In my current quest (not resolution) to cook something that doesn’t always involve quinoa, I’ve been attempting to open up my eyes (and mouth) to other grains.
It’s been a challenge. I see a recipe and I immediately want to quinoanize it. The humble grain cooks fast for week night dinners, it’s loaded with filling protein and fiber, and it pairs well with so many different things. In my mind, quinoa can do no wrong, so it seems silly to bother with any other carbohydrate.
Even so, I always feel a slight twinge of self-doubt when I pull out the container of quinoa yet again.
“Am I becoming boring? Am I already boring? Am I turning into my grandmother who ate the same TV dinners and Ensure replacement beverages according to a specific schedule every single day?”
I would never dream of microwaving my dinner, but the thought of becoming imprisoned by my routines is still a bit terrifying. I don’t want to be the woman who dies alone and is found in the middle of her kitchen floor suffocated by a heap of pin head-sized white grains.
“The quinoa lady,” My neighbors would call me. “Poor thing never saw the barrel coming.”
Considering that some people already refer to me as the “Quinoa Queen,” it isn’t all that improbable. I’m 60 years away from turning into a quinoa calamity.
So I’ve been exploring other grains – most recently farro, a sturdier, yet equally nutty carbohydrate that is somewhat similar to barley except the semi-pearled version cooks in about a fourth of the time. In this regard, farro is actually like quinoa. It’s done in approximately 20 minutes, so is the perfect pinch-hitter for my intents and purposes.
It was also the obvious pinch-hitter for this recipe for Winter Wheat Berry Salad with Figs and Red Onion from the Kitchn. I was slightly concerned that the dish would be too sweet and taste more like trail mix than a wholesome salad, but the earthy bite from the celery and parsley, and astringent punch from the red onion kept things in balance. The addition of sautéed chickpeas imparted an additional savory element that I felt also complimented the dried figs and golden raisins well.
And, if one felt inclined to substitute quinoa for the farro that is substituting for the wheat berries, I’m sure that would be perfectly acceptable too. It’s possible that I may have already tried it. And, thankfully, bypassed calamity to live to tell about it.
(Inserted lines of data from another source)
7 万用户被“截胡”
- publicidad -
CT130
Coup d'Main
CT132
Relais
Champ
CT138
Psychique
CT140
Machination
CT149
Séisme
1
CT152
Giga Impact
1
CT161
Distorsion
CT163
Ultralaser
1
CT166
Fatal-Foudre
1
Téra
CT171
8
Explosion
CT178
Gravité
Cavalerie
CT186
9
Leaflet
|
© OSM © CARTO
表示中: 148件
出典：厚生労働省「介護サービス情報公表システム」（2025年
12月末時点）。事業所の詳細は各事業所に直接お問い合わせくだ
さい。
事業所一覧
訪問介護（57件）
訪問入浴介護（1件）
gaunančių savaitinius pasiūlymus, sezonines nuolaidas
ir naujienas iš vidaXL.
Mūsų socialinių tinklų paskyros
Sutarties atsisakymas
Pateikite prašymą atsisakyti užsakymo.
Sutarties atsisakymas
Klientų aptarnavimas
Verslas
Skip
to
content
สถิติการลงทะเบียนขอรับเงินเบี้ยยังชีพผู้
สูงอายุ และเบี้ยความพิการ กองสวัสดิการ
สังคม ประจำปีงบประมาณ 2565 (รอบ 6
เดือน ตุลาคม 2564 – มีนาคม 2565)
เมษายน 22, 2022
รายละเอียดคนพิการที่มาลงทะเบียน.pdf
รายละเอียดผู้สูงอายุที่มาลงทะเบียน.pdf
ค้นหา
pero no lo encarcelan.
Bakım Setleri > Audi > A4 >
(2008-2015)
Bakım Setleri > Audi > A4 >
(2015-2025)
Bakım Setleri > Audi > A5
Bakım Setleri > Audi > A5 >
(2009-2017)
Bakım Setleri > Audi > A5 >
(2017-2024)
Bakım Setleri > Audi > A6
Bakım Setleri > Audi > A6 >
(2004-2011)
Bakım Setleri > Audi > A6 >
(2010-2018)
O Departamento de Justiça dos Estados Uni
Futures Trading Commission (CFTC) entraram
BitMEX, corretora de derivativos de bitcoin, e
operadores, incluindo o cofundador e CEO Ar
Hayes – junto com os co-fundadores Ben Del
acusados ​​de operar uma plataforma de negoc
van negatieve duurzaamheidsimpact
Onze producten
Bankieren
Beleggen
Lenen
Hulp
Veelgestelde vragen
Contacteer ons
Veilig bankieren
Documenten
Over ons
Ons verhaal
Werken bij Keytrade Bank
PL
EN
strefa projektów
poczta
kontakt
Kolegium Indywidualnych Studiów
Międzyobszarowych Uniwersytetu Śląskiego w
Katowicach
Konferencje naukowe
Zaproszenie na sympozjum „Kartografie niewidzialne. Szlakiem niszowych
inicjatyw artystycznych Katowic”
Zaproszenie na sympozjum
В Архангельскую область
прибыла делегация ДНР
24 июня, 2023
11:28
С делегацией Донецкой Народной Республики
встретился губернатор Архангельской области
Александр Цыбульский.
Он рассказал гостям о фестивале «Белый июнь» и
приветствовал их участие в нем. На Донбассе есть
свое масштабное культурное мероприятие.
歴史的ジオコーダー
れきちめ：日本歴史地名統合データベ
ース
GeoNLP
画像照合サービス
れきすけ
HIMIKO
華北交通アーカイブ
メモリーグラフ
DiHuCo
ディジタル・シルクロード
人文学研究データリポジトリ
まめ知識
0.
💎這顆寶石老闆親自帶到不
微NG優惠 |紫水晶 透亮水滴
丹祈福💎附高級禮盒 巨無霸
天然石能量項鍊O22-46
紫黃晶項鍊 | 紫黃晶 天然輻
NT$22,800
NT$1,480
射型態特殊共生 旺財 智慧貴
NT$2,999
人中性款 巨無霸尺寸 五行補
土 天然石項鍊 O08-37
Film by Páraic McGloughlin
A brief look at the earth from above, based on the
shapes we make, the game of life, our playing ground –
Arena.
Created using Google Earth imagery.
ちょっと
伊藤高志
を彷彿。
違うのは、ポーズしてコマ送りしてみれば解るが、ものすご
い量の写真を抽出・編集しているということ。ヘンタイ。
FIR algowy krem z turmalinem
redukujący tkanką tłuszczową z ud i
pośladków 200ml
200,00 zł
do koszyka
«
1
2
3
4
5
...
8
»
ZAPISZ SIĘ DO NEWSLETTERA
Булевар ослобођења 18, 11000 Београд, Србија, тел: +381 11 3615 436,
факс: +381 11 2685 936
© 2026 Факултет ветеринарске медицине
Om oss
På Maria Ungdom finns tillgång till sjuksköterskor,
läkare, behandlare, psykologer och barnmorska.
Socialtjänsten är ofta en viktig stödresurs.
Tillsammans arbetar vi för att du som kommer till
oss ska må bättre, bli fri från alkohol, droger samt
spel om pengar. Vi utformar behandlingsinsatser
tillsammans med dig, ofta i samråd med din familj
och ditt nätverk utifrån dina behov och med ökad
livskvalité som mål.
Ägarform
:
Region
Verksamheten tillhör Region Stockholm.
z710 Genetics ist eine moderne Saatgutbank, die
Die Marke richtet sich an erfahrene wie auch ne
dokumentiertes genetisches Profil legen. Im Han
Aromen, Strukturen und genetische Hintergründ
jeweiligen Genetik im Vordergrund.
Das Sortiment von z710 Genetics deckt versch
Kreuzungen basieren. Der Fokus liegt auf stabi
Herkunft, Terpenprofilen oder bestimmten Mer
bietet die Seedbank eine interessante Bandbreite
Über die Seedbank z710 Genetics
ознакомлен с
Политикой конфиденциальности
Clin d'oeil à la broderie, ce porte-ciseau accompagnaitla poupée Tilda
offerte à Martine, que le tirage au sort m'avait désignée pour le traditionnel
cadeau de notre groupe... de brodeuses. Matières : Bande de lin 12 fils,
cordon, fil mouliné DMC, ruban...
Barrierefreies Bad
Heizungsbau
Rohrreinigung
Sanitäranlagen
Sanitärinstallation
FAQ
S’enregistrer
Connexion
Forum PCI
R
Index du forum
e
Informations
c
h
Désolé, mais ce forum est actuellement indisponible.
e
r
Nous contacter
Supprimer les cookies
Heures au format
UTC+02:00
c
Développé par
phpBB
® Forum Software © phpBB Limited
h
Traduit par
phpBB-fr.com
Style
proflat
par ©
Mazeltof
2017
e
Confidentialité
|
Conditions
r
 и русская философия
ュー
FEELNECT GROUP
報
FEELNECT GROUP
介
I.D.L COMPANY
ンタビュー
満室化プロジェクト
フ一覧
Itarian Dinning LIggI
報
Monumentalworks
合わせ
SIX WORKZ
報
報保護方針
Winter Farro Salad with Figs & Red Onion
Adapted from the Kitchn who adapted it from Johnn Dornback of Basi Italia
¼ cup semi-pearled farro, rinsed
1 tablespoon rice vinegar
3 tablespoons orange juice
½ tablespoon honey
2 tablespoons golden raisins
3-4 dried black mission figs, chopped finely
3 tablespoons minced red onion
1 large celery stalk, minced
1 teaspoon olive oil
½ teaspoon lemon zest
2 tablespoons slivered almonds, toasted
Handful fresh parsley, finely chopped
½ cup canned chickpeas, drained
¼ teaspoon flaky sea salt
Freshly-ground black pepper, to taste
Bring 1 cup water to a boil in a small saucepan. Add farro, reduce heat to low, then cover and cook until farro is tender, but still slightly chewy (approximately 20 minutes).
While the farro is cooking, whisk together the rice vinegar, orange juice and honey together in a small saucepan. Bring to a boil and add the raisins and chopped figs. Turn off the heat and let the fruit steep in the juice and vinegar mixture.
Finely dice the red onion and celery and combine in a medium-sized salad bowl.
When the farro is tender enough to be chewed easily, drain it, then pour into the bowl with the red onion and celery. Toss with the olive oil and lemon zest. Add the vinegar and juice mixture, and all the fruit, and mix. Toss with chopped parsley and salt. Add pepper to taste.
Let the salad stand at room temperature for at least one hour before serving, to allow the flavors mix and soak into the grain. When almost ready to serve, heat large nonstick pan over medium-high heat. Add a swirl of olive oil (just enough to lightly coat the pan), then add the chickpeas. Sauté until lightly browned on all sides. Turn off the heat, toss in the salad bowl contents and mix chickpeas and farro together in the hot pan so the salad becomes slightly warmed through. Serve immediately, topped with slivered almonds.
The salad can also be refrigerated for up to three days.